Kubernetes Resource Limits and Requests: The Math Behind QoS Classes
Resource limits look like a tuning knob. They are actually a scheduling-class declaration that decides whether your pod is the first or last to be evicted.
Requests vs limits, restated
Requests are what the scheduler reserves: enough capacity to fit the pod. Limits are what the kubelet enforces at runtime: more than this and you get throttled (CPU) or killed (memory).
What most teams do not realize: setting these values determines a third thing, the pod's QoS class. The class is what the kubelet uses to decide who to evict when a node runs hot. Same workload, different limits, different eviction priority.
The three QoS classes and what they do
- Guaranteed. request == limit for both CPU and memory. Highest priority; last to be evicted under pressure.
- Burstable. request < limit (or only one set). Mid-tier eviction; can use more than reserved if available.
- BestEffort. No requests or limits set. First to be evicted; usually accidental.
When Burstable makes sense
Burstable is the right pick when peak usage is unpredictable but baseline is steady, most web services. Set request to 95th-percentile baseline; set limit to 200% of that. The pod gets reserved capacity for the common case and headroom for spikes.
Guaranteed is right for things you cannot afford to evict, a primary database, a stateful queue worker. Pay the cost of fully-reserved capacity to buy eviction immunity.
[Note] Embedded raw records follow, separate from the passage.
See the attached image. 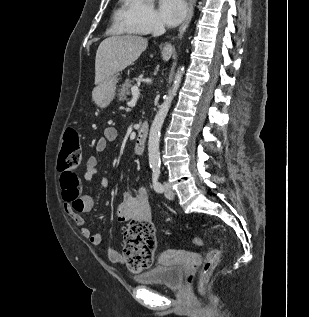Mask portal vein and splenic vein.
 I'll list each match as a JSON object with an SVG mask.
<instances>
[{"label": "portal vein and splenic vein", "mask_w": 309, "mask_h": 317, "mask_svg": "<svg viewBox=\"0 0 309 317\" xmlns=\"http://www.w3.org/2000/svg\"><path fill=\"white\" fill-rule=\"evenodd\" d=\"M132 92V99L130 101V105H135L139 96H140V92L137 86H133L131 89Z\"/></svg>", "instance_id": "portal-vein-and-splenic-vein-1"}]
</instances>
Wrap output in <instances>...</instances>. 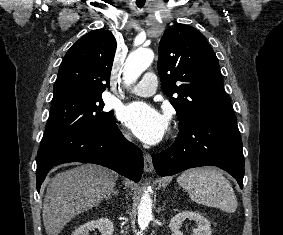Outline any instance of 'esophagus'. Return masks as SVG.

Catching OOMKills before they happen
- Memory limits trigger OOMKill silently. The container restarts; the user sees a 502; the on-call sees nothing useful unless they know to look at
kubectl describe podfor OOMKilled status. - Add an alert on
kube_pod_container_status_last_terminated_reason{reason="OOMKilled"}. The first OOMKill is the warning; ten in a day means the limit is too tight for the workload.
Antipatterns
- No limits at all. One bad pod takes down the node.
- Limits set to match observed peak. Peak grows; you alert on yesterday's number; OOMKill returns.
- CPU limits on latency-sensitive services. Throttling under load makes things worse. Use requests; skip CPU limits for these workloads.
What to do this week
Three moves. (1) Audit your top-10 most-restarted pods; check for OOMKilled status. (2) Move latency-sensitive services from CPU-limited to CPU-unlimited (with requests still set). (3) Add an OOMKilled alert to your platform dashboard.